Modelos da segunda série têm presença digna de nota no drama Trágica Obsessão (Obsession, EUA, 1976), no policial Na Caçada da Noite (The Long Good Friday, Inglaterra, 1980), na comédia La Liceale al Mare con l’Amica di Papà (Itália, 1980), na aventura Running From The Guns (Austrália, 1987) e nos filmes de ação Witness to a Kill (Canadá, 2002), The Octagon (EUA, 1980) e Forced Vengeance (EUA, 1982).
Entre os XJ6 da terceira série, vale mencionar o drama Quando Setembro Chegar (Until September, 1984), a comédia Jogos de Conexão (A Good Man In Africa, 1994) e os filmes de ação Against All Odds (1984), Black Snow (1990), Wicked Game (2002) e Anjos da Noite – Underworld (Underworld, Inglaterra, 2003). E ainda o policial Los Angeles – Caminho para a Morte (American Perfekt, 1997) e várias comédias nos EUA, como Um Peixe Chamado Wanda (A Fish Called Wanda, 1988), Cheque em Branco (Blank Check, 1994), Touch and Go (1986), Like Father Like Son (1987), Out on a Limb (1992) e Death Becomes Her (1992).

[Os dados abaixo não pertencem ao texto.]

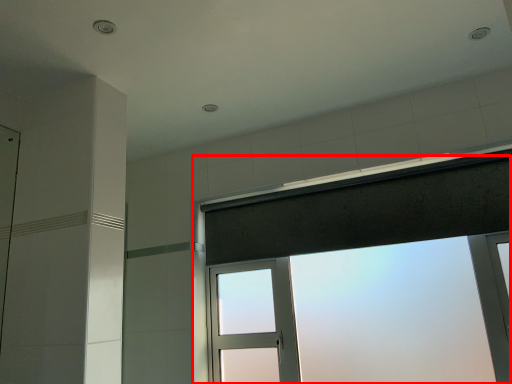 Question: From the image's perspective, where is window (annotated by the red box) located relative to shower curtain?

Choices:
 (A) above
 (B) below

Answer: (B) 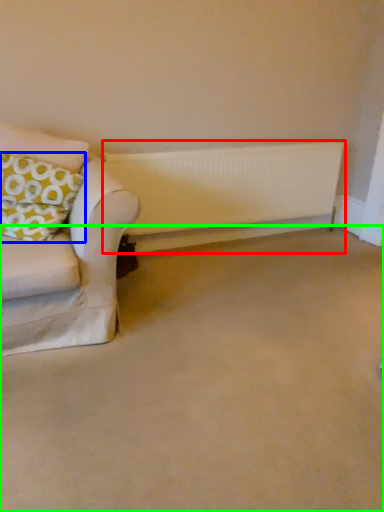 Question: Estimate the real-world distances between objects in this image. Which object is farther from radiator (highlighted by a red box), pillow (highlighted by a blue box) or plain (highlighted by a green box)?

Choices:
 (A) pillow
 (B) plain

Answer: (B) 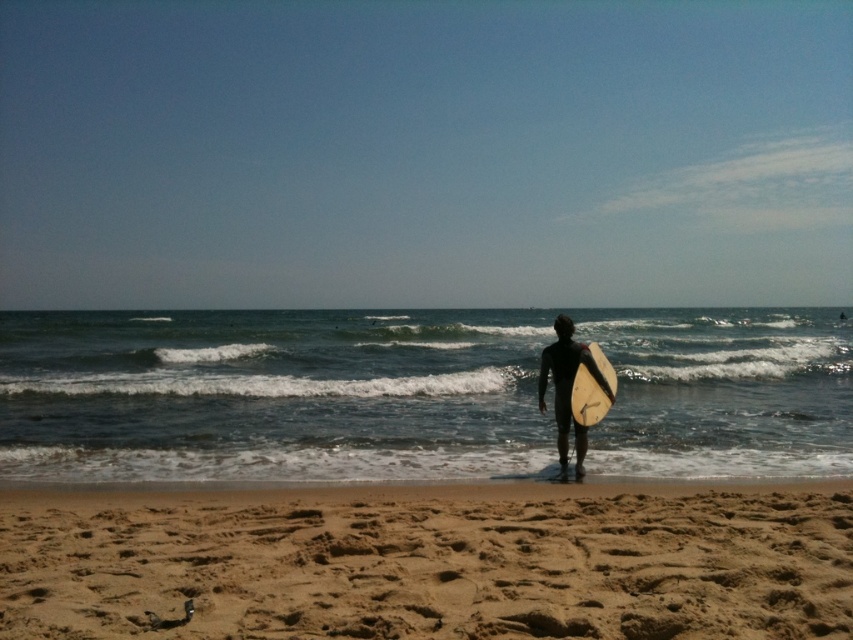 Locate an element on the screen. fine-grained sand at lower center is located at coordinates (431, 563).

Describe the element at coordinates (431, 563) in the screenshot. I see `fine-grained sand at lower center` at that location.

The height and width of the screenshot is (640, 853). In order to click on fine-grained sand at lower center in this screenshot , I will do `click(431, 563)`.

Can you confirm if dark blue water at center is bigger than fine-grained sand at lower center?

Correct, dark blue water at center is larger in size than fine-grained sand at lower center.

Which of these two, dark blue water at center or fine-grained sand at lower center, stands taller?

With more height is dark blue water at center.

Is point (767, 348) positioned in front of point (747, 488)?

No, (767, 348) is further to viewer.

The image size is (853, 640). Identify the location of dark blue water at center. (271, 394).

Can you confirm if dark blue water at center is taller than white foam surfboard at center?

Indeed, dark blue water at center has a greater height compared to white foam surfboard at center.

Is dark blue water at center behind white foam surfboard at center?

That is True.

The height and width of the screenshot is (640, 853). What do you see at coordinates (271, 394) in the screenshot?
I see `dark blue water at center` at bounding box center [271, 394].

The height and width of the screenshot is (640, 853). Find the location of `dark blue water at center`. dark blue water at center is located at coordinates (271, 394). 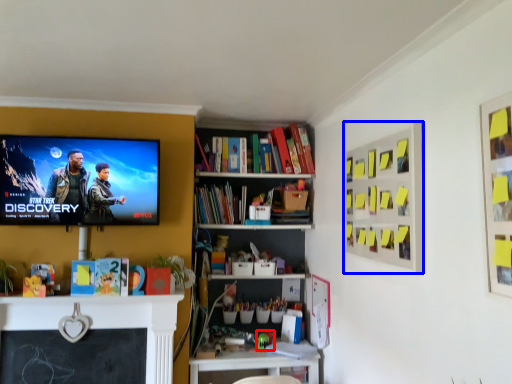 Question: Which point is closer to the camera, toy (highlighted by a red box) or bulletin board (highlighted by a blue box)?

Choices:
 (A) toy
 (B) bulletin board

Answer: (B) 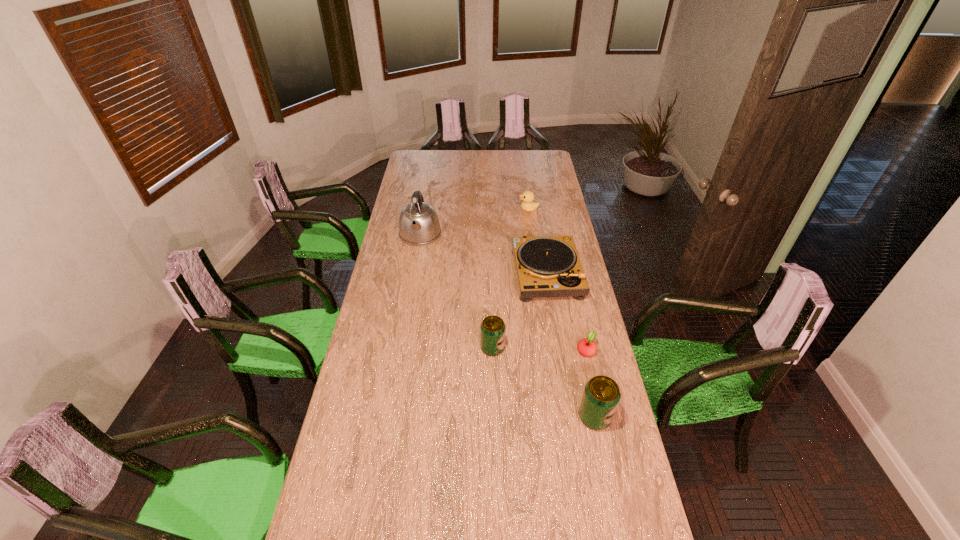 Find the location of a particular element. the third tallest object is located at coordinates (492, 330).

Identify the location of the farther beer can. This screenshot has width=960, height=540. (492, 330).

At what (x,y) coordinates should I click in order to perform the action: click on the nearest object. Please return your answer as a coordinate pair (x, y). Looking at the image, I should click on (601, 396).

At what (x,y) coordinates should I click in order to perform the action: click on the right beer can. Please return your answer as a coordinate pair (x, y). This screenshot has height=540, width=960. Looking at the image, I should click on (601, 396).

In order to click on record player in this screenshot , I will do `click(546, 266)`.

Identify the location of the farthest object. (528, 205).

The height and width of the screenshot is (540, 960). I want to click on the leftmost object, so click(x=419, y=224).

Find the location of a particular element. kettle is located at coordinates [419, 224].

Locate an element on the screen. Image resolution: width=960 pixels, height=540 pixels. the shortest object is located at coordinates (586, 347).

At what (x,y) coordinates should I click in order to perform the action: click on vacant space located on the back of the fifth object from right to left. Please return your answer as a coordinate pair (x, y). This screenshot has width=960, height=540. Looking at the image, I should click on (492, 318). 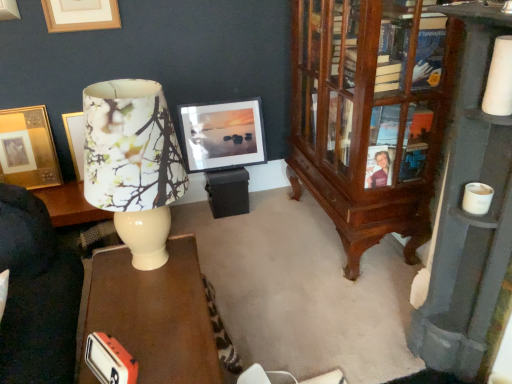 The width and height of the screenshot is (512, 384). In order to click on vacant space underneath floral paper lampshade at left (from a real-world perspective) in this screenshot , I will do `click(150, 270)`. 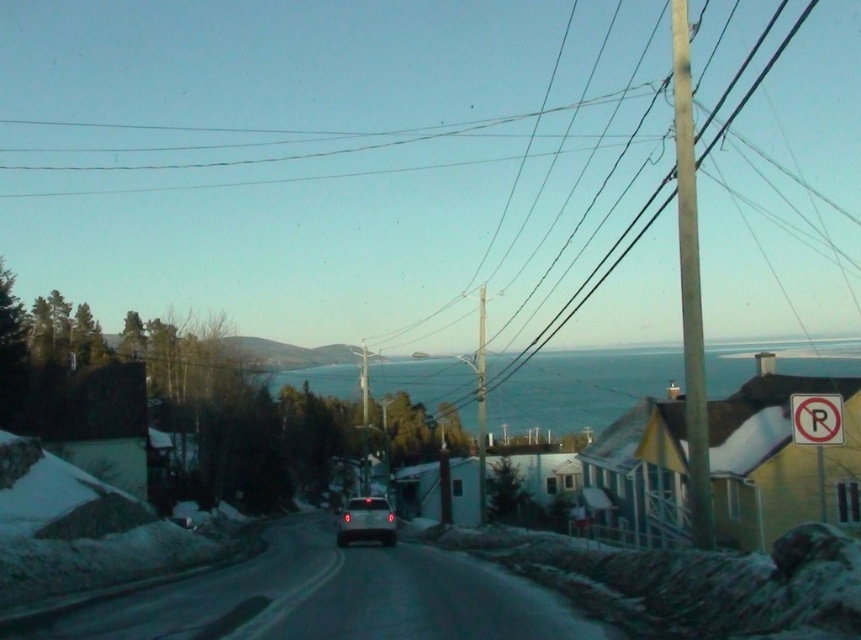 You are a delivery driver approaching the road in the winter scene. You need to park your vehicle but see the white plastic no parking sign at upper right. Based on its position, can you park directly in front of the sign?

The white plastic no parking sign at upper right is located at point (816, 419), which likely indicates it is positioned near the edge of the road. Since parking directly in front of such signs is typically prohibited, you should avoid parking there to comply with local regulations.

You are driving a car and see the smooth wooden pole at right and the satin silver sedan at center. Which object is nearer to you?

The smooth wooden pole at right is closer to the viewer than the satin silver sedan at center.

Na ação inglesa Fórmula 51 (The 51st State, 2001) há um bom racha pelas ruas de Liverpool.
Carros da série XJ40 podem ser vistos na ação Desejo de Matar 5 (Death Wish V: The Face of Death, 1994) e no suspense Sugar Hill (1993), filmes norte-americanos. Da série X300 destacam-se os sedãs dos filmes de ação O Homem Que Sabia de Menos (The Man Who Knew Too Little, EUA, 1997) e Resgate Sem Limites (Belly of the Beast, Canadá, 2003), enquanto um XJ12 aparece no policial Ransom (EUA, 1996). Vale citar ainda o esportivo XJR do drama Poster Boy (EUA, 2004).
Entre as aparições relevantes dos XJ8 e XJR da série X308 estão a ação Sociedade Secreta (The Skulls, EUA, 2000), o drama Destinos Cruzados (Random Hearts, EUA, 1999), o policial O Homem Mais Procurado (A Most Wanted Man, 2014) e as comédias Túmulo com Vista (Plots with a View, Inglaterra, 2002), Sedutora e Diabólica (Mini’s First Time, EUA, 2006) e Um Presente para Helen (Raising Helen, EUA, 2004).
A geração X350 de 2002 também foi numerosa nas telas, como nos filmes de ação Sem Saída (Throttle, 2005), 007 – Cassino Royale (Casino Royale, 2006) e 007 Contra Spectre (Spectre, 2015), nas comédias Simplesmente Amor (Love Actually, Inglaterra, 2003) e A Nova Cinderela (A Cinderella Story, EUA, 2004), no drama sul-coreano Oldboy (2003) e no drama inglês Ponto Final – Match Point (Match Point, 2005). Enfim, modelos da recente geração X351 podem ser vistos nos filmes de ação 007 – Operação Skyfall (Skyfall, 2012), Risco Imediato (Good People, 2014) e Policial em Apuros 2 (Ride Along 2, 2016), que usa um XJR.